Dernière modification : 9 mai 2018

Santé et Solidarité

Depuis 2015 la cellule santé communautaire de la FREE CLINIC organise en collaboration avec les différents services des rencontres en solidarité à la Journée Mondiale des Réfugié(e)s.

En 2017, nous diffusions la campagne d’Amnesty International "je suis Humain" 10 préjugés sur la migration : arrêtons de croire n’importe quoi ! et quelques affiches de la campagne du CIRE sur les préjugés envers les réfugiés.
Et nous organisions une table ronde de partage ouverte aussi bien aux travailleurs qu’aux usagers avec différentes personnes qui travaillent auprès et avec des personnes réfugiées, exilées (Ulysse asbl, Ciré, une sage femme ONE, des écrivains publics...).

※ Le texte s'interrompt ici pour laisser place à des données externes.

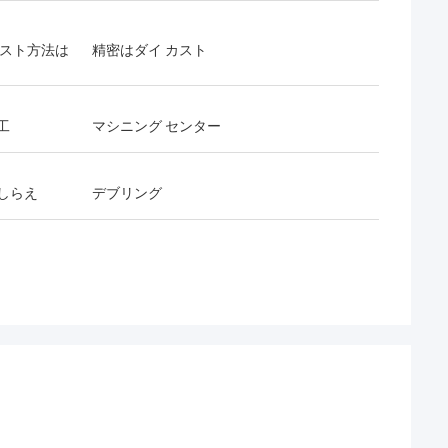
カスト方法は
精密はダイ カスト
工
マシニング センター
しらえ
デブリング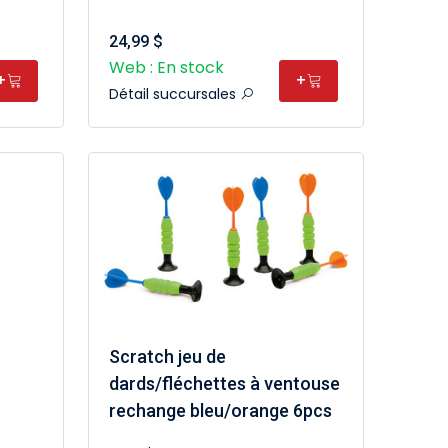
24,99 $
Web : En stock
+
+
Détail succursales
Scratch jeu de
dards/fléchettes à ventouse
rechange bleu/orange 6pcs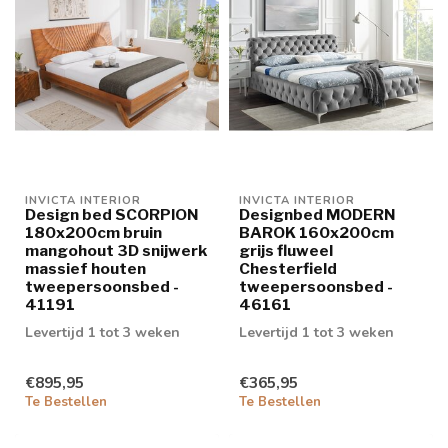
INVICTA INTERIOR
INVICTA INTERIOR
Design bed SCORPION
Designbed MODERN
180x200cm bruin
BAROK 160x200cm
mangohout 3D snijwerk
grijs fluweel
massief houten
Chesterfield
tweepersoonsbed -
tweepersoonsbed -
41191
46161
Levertijd 1 tot 3 weken
Levertijd 1 tot 3 weken
€895,95
€365,95
Te Bestellen
Te Bestellen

Lors de cette rencontre il a été plusieurs fois soulevé les manques pour l’accompagnements des femmes exilées surtout quand elles sont seules avec leurs enfants.

C’est dans cette dynamique avec un désir de faire lien et de prendre soin des besoins manifestés l’an passé que nous décidons cette année de centrer nos rencontres Santé et Solidarité en faveur des femmes seules avec enfants en portant une attention particulière aux femmes exilées/réfugiées.

Les femmes et les enfants d’abord !

Isabelle Lafarge

Les femmes et les enfants d’abord ! C’est, parait-il, ce que l’on proclame lors d’un naufrage. Mais dans la vraie histoire de la marine, les exemples où le nombre de femmes et d’enfants rescapés dépassent celui des hommes sont rares. Sur 18 navires coulés entre 1852 et 2011, 37,4% des hommes naufragés ont survécu contre 26,7% pour les femmes et 15,3% d’enfants. En revanche, 61,1% de l’équipage et 43,8% des capitaines ont été sauvés. (1)
Quand le bateau coule, c’est majoritairement les femmes et les enfants qui sombrent avec l’embarcation. En voici deux illustrations.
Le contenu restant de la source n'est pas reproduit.